Neben der von der EU Kommission geäußerten umfassenden Kritik an Österreichs Energie- und Klimaplan zeigt auch die am Dienstag von Wissen­schafter­Innen vorgestellte Alternative des Climate Change Centers Austria (CCCA) eindeutig den immer drängender werdenden politischen Handlungs- und Nach­besserungs­bedarf auf. „Es braucht endlich konkrete Lösungen und Maßnahmen, die gemeinsam mit Wissenschaft, Arbeit­nehmer­Innen und Zivil­gesell­schaft umgesetzt werden“, so Sylvia Leodolter.

Seit rund einem Jahr veranstaltet die Arbeiterkammer Wien in Kooperation mit dem Institute for Ecological Economics der Wirtschafts­uni­ver­si­tät Wien 4-6-mal pro Jahr den AK Klimadialog. Im vergangenen Jahr haben rund 500 Teil­nehmer­Innen aus Politik, Zivilgesellschaft, Wissenschaft und Interessens­vertretungen die sozialen Heraus­forderungen der Klima­krise und deren Lösungen diskutiert. 

Für die Arbeiter­kammer Wien ist klar, dass im Zentrum der klima- und energiepolitischen Diskussionen auch der notwendige Struktur­wandel mit seinen Auswirkungen auf Beschäftigte und Regionen stehen muss.
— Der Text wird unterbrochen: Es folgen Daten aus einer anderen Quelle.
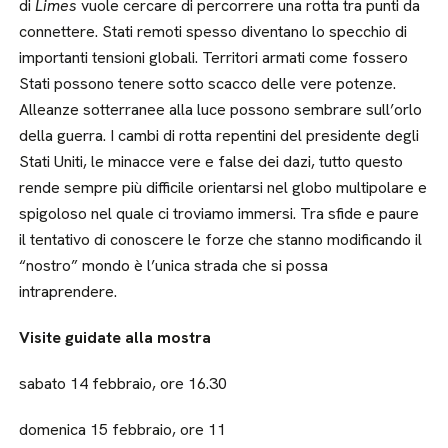
di
Limes
vuole cercare di percorrere una rotta tra punti da
connettere. Stati remoti spesso diventano lo specchio di
importanti tensioni globali. Territori armati come fossero
Stati possono tenere sotto scacco delle vere potenze.
Alleanze sotterranee alla luce possono sembrare sull’orlo
della guerra. I cambi di rotta repentini del presidente degli
Stati Uniti, le minacce vere e false dei dazi, tutto questo
rende sempre più difficile orientarsi nel globo multipolare e
spigoloso nel quale ci troviamo immersi. Tra sfide e paure
il tentativo di conoscere le forze che stanno modificando il
“nostro” mondo è l’unica strada che si possa
intraprendere.
Visite guidate alla mostra
sabato 14 febbraio, ore 16.30
domenica 15 febbraio, ore 11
Über wirtschafts- und sozial­politische Instrumente muss sichergestellt werden, „dass niemand auf der Strecke zurück­gelassen wird und der Umbau unserer Wirtschaft und Gesellschaft auf sozial gerechte Weise geschieht. Ein gut ausgebauter Sozial­staat und zielgerichtete Investitionen sind dabei Voraus­setzung um die Veränderungen sozial gerecht zu begleiten“, so Leodolter.   

Als Sofort­maßnahme angesichts der drohenden Straf­zahlungen in Milliarden­höhe für nicht eingehaltene Klimaziele fordert die AK einen Investitionsschub für den Klimaschutz, insbesondere beim Ausbau leistbarer Öffis, thermischer Sanierung, Austausch fossiler Heizungen und Photo­voltaik: „Wir müssen in den Klima­schutz investieren, statt Straf­zahlungen zu riskieren“, so Sylvia Leodolter. „Beim Verkehr geht es vor allem darum, Pendler­Innen attraktive Alternativen anzubieten und die Mobilität der Bevölkerung im ländlichen Raum sicherzustellen. Wir müssen auf eine faire Verteilung der Kosten und Belastungen achten und brauchen Maßnahmen zur Unter­stützung jener Beschäftigten, die in Branchen arbeiten, die negativ vom Struktur­wandel betroffen sind.“

Auch im Zuge der Energie­wende darf es nicht zu einem Entstehen einer Zwei-Klassen-Energie­gesellschaft kommen. Wir müssen darauf achten, dass insbesondere einkommens­schwache Haus­halte, welche weder die finanziellen noch die technischen Mittel haben, unterstützt werden, um auch Zugang zu einer leistbaren und klima­freundlichen Ausstattung zu haben. Das heißt für uns: „Nicht der Tesla wird subventioniert, sondern die alte feuchte Wohnung saniert“, so Leodolter.